#### [PROBLEM TO WORK ON]
A faithful transcript of all the lines below, with no pictures, is the goal here.

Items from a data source
Content starts
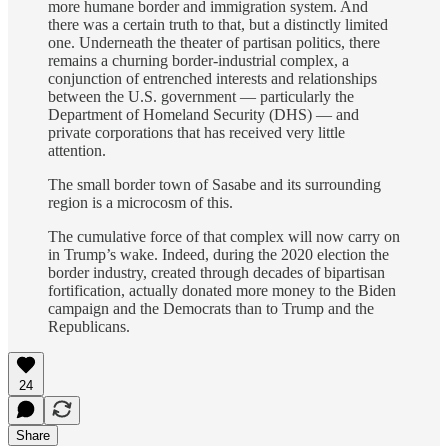
more humane border and immigration system. And
there was a certain truth to that, but a distinctly limited
one. Underneath the theater of partisan politics, there
remains a churning border-industrial complex, a
conjunction of entrenched interests and relationships
between the U.S. government — particularly the
Department of Homeland Security (DHS) — and
private corporations that has received very little
attention.
The small border town of Sasabe and its surrounding
region is a microcosm of this.
The cumulative force of that complex will now carry on
in Trump’s wake. Indeed, during the 2020 election the
border industry, created through decades of bipartisan
fortification, actually donated more money to the Biden
campaign and the Democrats than to Trump and the
Republicans.
24
Share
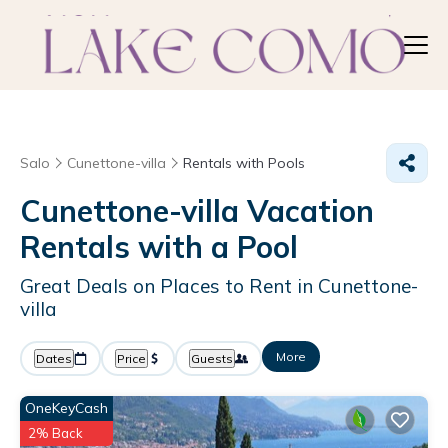
Salo
Cunettone-villa
Rentals with Pools
Cunettone-villa Vacation
Rentals with a Pool
Great Deals on Places to Rent in Cunettone-
villa
More
Dates
Price
Guests
OneKeyCash
2% Back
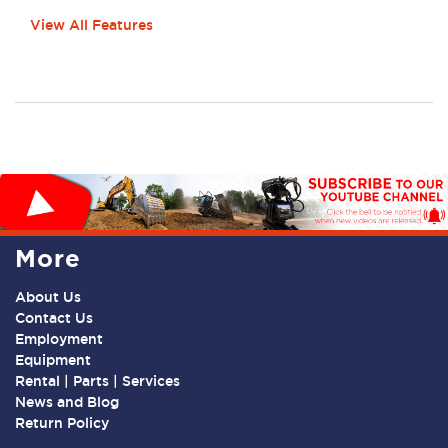
View All Features
More
About Us
Contact Us
Employment
Equipment
Rental | Parts | Services
News and Blog
Return Policy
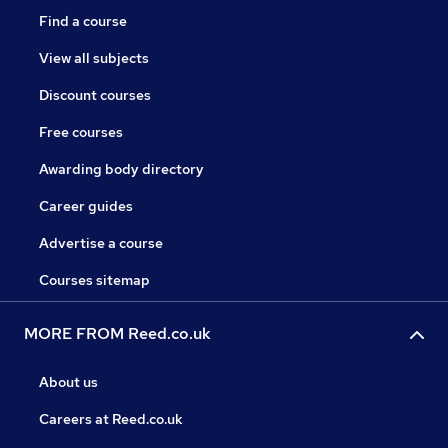
Find a course
View all subjects
Discount courses
Free courses
Awarding body directory
Career guides
Advertise a course
Courses sitemap
MORE FROM Reed.co.uk
About us
Careers at Reed.co.uk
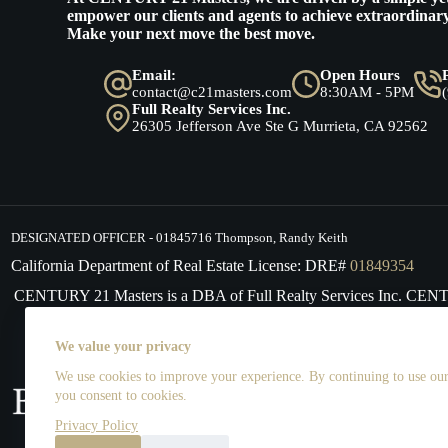
empower our clients and agents to achieve extraordinary
Make your next move the best move.
Email:
Open Hours
contact@c21masters.com
8:30AM - 5PM
Full Realty Services Inc.
26305 Jefferson Ave Ste G Murrieta, CA 92562
DESIGNATED OFFICER - 01845716 Thompson, Randy Keith
California Department of Real Estate License: DRE#
01849354
CENTURY 21 Masters is a DBA of Full Realty Services Inc. CE
supports the principles of the Fair Housing Act and the Equal 
We value your privacy
We use cookies to improve your experience. By continuing to use our 
you consent to cookies.
Privacy Policy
Content ends
#### [RESULT OF THE EXERCISE]
more humane border and immigration system. And
there was a certain truth to that, but a distinctly limited
one. Underneath the theater of partisan politics, there
remains a churning border-industrial complex, a
conjunction of entrenched interests and relationships
between the U.S. government — particularly the
Department of Homeland Security (DHS) — and
private corporations that has received very little
attention.
The small border town of Sasabe and its surrounding
region is a microcosm of this.
The cumulative force of that complex will now carry on
in Trump’s wake. Indeed, during the 2020 election the
border industry, created through decades of bipartisan
fortification, actually donated more money to the Biden
campaign and the Democrats than to Trump and the
Republicans.
24
Share
Salo
Cunettone-villa
Rentals with Pools
Cunettone-villa Vacation
Rentals with a Pool
Great Deals on Places to Rent in Cunettone-
villa
More
Dates
Price
Guests
OneKeyCash
2% Back
View All Features
More
About Us
Contact Us
Employment
Equipment
Rental | Parts | Services
News and Blog
Return Policy
Find a course
View all subjects
Discount courses
Free courses
Awarding body directory
Career guides
Advertise a course
Courses sitemap
MORE FROM Reed.co.uk
About us
Careers at Reed.co.uk
empower our clients and agents to achieve extraordinary
Make your next move the best move.
Email:
Open Hours
contact@c21masters.com
8:30AM - 5PM
Full Realty Services Inc.
26305 Jefferson Ave Ste G Murrieta, CA 92562
DESIGNATED OFFICER - 01845716 Thompson, Randy Keith
California Department of Real Estate License: DRE#
01849354
CENTURY 21 Masters is a DBA of Full Realty Services Inc. CE
supports the principles of the Fair Housing Act and the Equal 
We value your privacy
We use cookies to improve your experience. By continuing to use our 
you consent to cookies.
Privacy Policy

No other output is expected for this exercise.